Sunday 10 September 2023

The Wayland Computer II

A Circus of Hells, CHAPTER TEN.

 I am a philosophy graduate, not a physics graduate. This affects which parts of Poul Anderson's texts I can comment on. Poul Anderson appreciation requires a multi-disciplinary approach.

Flandry's suggested analogy between the Wayland computer and a cosmic creator sounds plausible but cannot be literal. The computer divides its attention at least three ways so that it can play both sides in a game of chess and also monitor war games beyond the chess board. The difference is that the cosmos as a whole was not conscious before parts of itself became conscious. However, having become conscious, the single reality does divide its attention between many organisms and experiences its own internal processes from multiple perspectives.

My friend, Andrea, knows some physics and accepts that idea the universe as experienced by us is a hologram/simulation/virtual reality. Either we are parts of a conscious AI, like the "emulations" in Anderson's Genesis, or we are alien beings lying in a coma and immersed in a virtual reality. I find this proposition implausible unless a lot more evidence emerges for it. Nevertheless, each of us is the single reality experiencing itself at particular places and times. We are like the Wayland computer dividing its attention and thus gaining unpredictable experiences. Everything that we experience is under the proscenium arch.

8 comments:

S.M. Stirling said...

It's currently a non-falsifiable hypothesis -- how would you discover that a perfect simulation was a simulation, if you were inside it?

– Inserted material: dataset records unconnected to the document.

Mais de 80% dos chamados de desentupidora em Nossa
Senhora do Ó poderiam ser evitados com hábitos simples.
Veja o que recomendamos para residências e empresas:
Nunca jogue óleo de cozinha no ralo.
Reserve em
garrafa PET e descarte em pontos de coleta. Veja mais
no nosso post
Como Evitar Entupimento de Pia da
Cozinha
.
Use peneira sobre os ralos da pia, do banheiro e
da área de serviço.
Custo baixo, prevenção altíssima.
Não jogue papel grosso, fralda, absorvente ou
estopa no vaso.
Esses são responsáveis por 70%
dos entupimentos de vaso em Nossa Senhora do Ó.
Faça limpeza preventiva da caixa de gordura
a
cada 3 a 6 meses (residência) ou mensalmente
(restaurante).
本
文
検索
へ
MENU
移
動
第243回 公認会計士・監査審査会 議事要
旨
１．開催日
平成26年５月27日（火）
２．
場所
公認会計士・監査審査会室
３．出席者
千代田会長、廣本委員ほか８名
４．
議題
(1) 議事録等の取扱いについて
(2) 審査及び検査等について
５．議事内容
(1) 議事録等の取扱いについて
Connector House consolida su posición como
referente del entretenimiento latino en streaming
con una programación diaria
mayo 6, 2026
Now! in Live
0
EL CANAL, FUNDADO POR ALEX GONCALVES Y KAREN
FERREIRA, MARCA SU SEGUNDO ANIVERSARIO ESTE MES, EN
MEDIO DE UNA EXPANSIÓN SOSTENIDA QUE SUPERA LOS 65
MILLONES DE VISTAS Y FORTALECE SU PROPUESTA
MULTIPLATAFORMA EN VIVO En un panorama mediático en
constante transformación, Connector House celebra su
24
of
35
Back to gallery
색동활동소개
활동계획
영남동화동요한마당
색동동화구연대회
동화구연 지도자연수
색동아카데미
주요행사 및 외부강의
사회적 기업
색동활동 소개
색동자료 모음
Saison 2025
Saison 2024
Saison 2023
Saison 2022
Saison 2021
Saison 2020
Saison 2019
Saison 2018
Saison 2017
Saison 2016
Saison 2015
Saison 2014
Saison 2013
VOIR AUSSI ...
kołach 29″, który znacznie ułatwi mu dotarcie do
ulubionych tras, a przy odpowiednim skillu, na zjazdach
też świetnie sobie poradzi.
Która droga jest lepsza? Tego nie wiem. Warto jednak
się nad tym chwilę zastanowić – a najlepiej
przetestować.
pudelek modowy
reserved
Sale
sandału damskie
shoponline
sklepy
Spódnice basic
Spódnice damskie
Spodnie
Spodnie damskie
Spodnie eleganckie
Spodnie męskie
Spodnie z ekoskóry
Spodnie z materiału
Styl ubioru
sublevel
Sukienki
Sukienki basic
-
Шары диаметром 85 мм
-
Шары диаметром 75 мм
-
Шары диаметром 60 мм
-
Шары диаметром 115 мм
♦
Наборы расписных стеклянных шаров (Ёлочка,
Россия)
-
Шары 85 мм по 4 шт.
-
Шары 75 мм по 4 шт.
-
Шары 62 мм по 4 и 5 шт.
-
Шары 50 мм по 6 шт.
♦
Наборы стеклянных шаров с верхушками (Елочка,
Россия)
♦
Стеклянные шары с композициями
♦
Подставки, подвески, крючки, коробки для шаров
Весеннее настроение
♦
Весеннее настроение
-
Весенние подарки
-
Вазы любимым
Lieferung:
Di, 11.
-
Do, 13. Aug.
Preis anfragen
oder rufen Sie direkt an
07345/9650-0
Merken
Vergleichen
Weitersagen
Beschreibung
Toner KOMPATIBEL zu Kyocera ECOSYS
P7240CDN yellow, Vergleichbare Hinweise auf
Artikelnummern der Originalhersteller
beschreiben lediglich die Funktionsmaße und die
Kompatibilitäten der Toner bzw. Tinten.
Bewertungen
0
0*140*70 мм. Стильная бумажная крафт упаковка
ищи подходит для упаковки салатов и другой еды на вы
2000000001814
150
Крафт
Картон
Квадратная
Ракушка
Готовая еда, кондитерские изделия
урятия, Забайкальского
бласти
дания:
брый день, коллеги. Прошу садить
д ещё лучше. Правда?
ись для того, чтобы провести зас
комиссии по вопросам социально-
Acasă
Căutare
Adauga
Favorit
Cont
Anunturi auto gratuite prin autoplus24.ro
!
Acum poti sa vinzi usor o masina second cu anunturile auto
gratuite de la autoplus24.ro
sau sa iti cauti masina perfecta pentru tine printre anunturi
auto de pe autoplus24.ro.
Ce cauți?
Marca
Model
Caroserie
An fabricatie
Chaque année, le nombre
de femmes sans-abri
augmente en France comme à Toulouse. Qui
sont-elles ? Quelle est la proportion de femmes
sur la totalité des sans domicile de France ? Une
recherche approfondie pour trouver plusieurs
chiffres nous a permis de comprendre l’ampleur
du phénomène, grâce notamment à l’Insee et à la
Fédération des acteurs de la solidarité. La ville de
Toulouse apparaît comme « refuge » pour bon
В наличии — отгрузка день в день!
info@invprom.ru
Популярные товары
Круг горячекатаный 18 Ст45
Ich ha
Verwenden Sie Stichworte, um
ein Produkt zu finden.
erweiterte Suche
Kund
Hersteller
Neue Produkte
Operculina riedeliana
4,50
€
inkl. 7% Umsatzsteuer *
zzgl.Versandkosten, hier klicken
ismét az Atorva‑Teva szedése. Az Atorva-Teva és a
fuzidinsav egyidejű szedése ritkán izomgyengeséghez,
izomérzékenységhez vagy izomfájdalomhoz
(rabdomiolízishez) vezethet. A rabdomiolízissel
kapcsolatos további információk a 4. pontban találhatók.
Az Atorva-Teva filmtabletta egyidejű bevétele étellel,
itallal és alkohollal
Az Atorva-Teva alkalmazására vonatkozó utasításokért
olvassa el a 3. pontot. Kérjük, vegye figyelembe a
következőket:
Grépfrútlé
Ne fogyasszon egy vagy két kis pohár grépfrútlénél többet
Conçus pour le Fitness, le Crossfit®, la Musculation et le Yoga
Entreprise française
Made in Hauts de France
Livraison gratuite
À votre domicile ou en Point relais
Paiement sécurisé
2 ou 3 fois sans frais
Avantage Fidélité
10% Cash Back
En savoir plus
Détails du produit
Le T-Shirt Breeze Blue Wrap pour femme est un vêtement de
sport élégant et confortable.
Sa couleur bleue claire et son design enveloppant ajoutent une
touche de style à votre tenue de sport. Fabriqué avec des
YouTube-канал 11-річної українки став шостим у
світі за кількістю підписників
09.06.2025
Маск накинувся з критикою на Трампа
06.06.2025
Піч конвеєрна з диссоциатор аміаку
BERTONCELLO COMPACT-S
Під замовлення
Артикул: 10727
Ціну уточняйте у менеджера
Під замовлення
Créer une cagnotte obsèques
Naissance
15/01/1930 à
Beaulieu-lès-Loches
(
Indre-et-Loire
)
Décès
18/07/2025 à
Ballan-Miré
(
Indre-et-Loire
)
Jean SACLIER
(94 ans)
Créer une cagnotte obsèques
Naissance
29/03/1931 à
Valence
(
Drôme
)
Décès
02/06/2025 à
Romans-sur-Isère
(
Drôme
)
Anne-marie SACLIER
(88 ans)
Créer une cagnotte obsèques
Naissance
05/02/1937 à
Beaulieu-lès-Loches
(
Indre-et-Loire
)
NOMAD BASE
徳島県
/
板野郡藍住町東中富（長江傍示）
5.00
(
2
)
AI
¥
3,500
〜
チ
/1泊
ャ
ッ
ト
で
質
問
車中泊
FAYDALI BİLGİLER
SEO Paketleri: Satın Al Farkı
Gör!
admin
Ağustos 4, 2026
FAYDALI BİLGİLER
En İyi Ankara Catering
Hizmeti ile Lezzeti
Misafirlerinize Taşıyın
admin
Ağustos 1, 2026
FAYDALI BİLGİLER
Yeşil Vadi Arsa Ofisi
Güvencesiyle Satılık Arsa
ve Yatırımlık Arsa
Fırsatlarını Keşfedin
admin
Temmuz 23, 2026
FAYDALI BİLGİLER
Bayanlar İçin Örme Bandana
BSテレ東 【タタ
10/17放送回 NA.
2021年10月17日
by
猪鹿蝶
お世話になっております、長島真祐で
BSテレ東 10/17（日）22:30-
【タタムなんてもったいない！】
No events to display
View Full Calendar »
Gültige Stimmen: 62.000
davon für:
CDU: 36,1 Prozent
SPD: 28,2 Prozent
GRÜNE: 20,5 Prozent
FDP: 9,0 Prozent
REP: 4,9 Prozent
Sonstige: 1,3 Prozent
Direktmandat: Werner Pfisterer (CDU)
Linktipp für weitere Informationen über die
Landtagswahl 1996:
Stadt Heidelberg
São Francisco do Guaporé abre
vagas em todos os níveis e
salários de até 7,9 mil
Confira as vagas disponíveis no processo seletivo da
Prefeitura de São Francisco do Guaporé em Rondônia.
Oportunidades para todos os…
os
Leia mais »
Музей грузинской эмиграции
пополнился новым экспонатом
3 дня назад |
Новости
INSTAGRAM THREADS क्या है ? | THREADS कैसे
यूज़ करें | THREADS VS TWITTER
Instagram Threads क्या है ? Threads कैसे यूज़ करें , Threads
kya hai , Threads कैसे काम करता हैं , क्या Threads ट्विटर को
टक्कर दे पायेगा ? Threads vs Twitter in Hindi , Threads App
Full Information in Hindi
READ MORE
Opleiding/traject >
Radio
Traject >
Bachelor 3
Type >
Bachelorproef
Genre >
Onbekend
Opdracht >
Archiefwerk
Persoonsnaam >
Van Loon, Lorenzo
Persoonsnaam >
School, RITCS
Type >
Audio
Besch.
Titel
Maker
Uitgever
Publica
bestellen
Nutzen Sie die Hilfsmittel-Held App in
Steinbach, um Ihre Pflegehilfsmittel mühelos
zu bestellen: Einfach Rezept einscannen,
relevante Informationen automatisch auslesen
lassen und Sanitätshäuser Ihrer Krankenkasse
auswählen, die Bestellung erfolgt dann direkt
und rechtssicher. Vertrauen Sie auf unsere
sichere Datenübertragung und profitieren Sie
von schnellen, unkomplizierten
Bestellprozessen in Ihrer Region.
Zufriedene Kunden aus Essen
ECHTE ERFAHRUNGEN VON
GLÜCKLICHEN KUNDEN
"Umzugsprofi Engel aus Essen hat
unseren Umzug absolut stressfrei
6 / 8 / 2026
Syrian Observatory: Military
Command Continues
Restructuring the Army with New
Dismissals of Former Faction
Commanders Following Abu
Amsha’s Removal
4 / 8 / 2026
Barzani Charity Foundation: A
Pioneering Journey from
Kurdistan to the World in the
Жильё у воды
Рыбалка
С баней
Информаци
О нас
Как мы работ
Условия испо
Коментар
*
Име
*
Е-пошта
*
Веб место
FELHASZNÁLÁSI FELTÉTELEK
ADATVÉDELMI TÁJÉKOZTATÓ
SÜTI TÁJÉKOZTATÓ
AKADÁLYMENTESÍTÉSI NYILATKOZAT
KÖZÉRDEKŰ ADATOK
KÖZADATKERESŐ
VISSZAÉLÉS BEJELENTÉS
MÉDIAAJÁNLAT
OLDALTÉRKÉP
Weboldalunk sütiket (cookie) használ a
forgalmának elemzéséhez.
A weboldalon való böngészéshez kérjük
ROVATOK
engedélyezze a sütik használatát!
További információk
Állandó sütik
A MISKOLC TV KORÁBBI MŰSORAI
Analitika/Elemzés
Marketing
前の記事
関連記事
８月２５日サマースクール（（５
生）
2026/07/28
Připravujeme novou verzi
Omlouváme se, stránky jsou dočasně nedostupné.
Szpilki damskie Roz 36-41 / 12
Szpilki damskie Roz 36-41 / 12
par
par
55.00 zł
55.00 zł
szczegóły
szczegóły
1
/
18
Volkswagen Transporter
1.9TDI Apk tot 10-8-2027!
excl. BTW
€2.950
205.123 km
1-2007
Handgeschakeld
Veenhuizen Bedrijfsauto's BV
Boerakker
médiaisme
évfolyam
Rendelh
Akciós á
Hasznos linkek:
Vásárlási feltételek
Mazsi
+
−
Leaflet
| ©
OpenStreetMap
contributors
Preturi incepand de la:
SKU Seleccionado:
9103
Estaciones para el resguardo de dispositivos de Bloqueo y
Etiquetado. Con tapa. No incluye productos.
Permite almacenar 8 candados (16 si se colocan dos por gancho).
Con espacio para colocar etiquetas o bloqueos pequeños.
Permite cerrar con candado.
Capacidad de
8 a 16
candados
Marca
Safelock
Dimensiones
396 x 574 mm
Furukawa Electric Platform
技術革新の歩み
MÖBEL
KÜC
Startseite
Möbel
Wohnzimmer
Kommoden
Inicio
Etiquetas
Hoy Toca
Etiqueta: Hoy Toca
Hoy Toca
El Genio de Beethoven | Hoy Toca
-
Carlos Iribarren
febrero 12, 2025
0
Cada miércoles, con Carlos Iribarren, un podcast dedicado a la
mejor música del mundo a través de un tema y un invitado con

paulshackley2017@gmail.com said...

You wouldn't. There would have to be some detectable discrepancies which some say there are.

S.M. Stirling said...

Paul: that doesn't make sense, unless the makers of the simulation deliberately wanted the 'inmates' to detect it. Otherwise they'd just make us unable to discern it.

Sean M. Brooks said...

Kaor, to Both!

We see Anderson examining similar ideas in GENESIS, in those "emulations" of Gaia. The persons we see in those emulations did not know they were not truly real, only fictions.

Ad astra! Sean

paulshackley2017@gmail.com said...

And, in GENESIS, the emulation of an entire universe will be a long way in the future, if ever.

In GENESIS, there is one emulation where rockets launched into space always crash because the universe has not been fully emulated. The stars really are just lights in the sky. The inhabitants of the emulation are plagued by a contradiction between their scientific predictions and what happens.

S.M. Stirling said...

Paul: yes, I thought that was a very good bit of business by Poul. Emulating an entire universe would be much harder.

I recall a 40's-50's SF novel where an emulation of an entire galaxy is made, and used to study how history works and societies evolve, and eventually to use scientific advances the simulation-people make.

Except that at the very end -- the simulated galaxy runs 'faster' than ours -- the simulacria figure things out and 'crash out' of the simulation in spaceships.

paulshackley2017@gmail.com said...

The discrepancies in our "emulation," if they exist, are on the subatomic level (and may be unavoidable) so it would take us a long time to detect and interpret them and maybe even longer to reach any consensus about them.

Sean M. Brooks said...

Kaor, Paul and Mr. Stirling!

Paul: I remember that pathetic emulation! And of how puzzled the characters in that emulation were: their rockets were not behaving as all the science they had worked out said they should have. They might have been getting close to discovering what they really were.

And that would have been crushing!

Mr. Stirling: Sounds a bit like those stories I've seen about fictional persons discovering they were only fictions!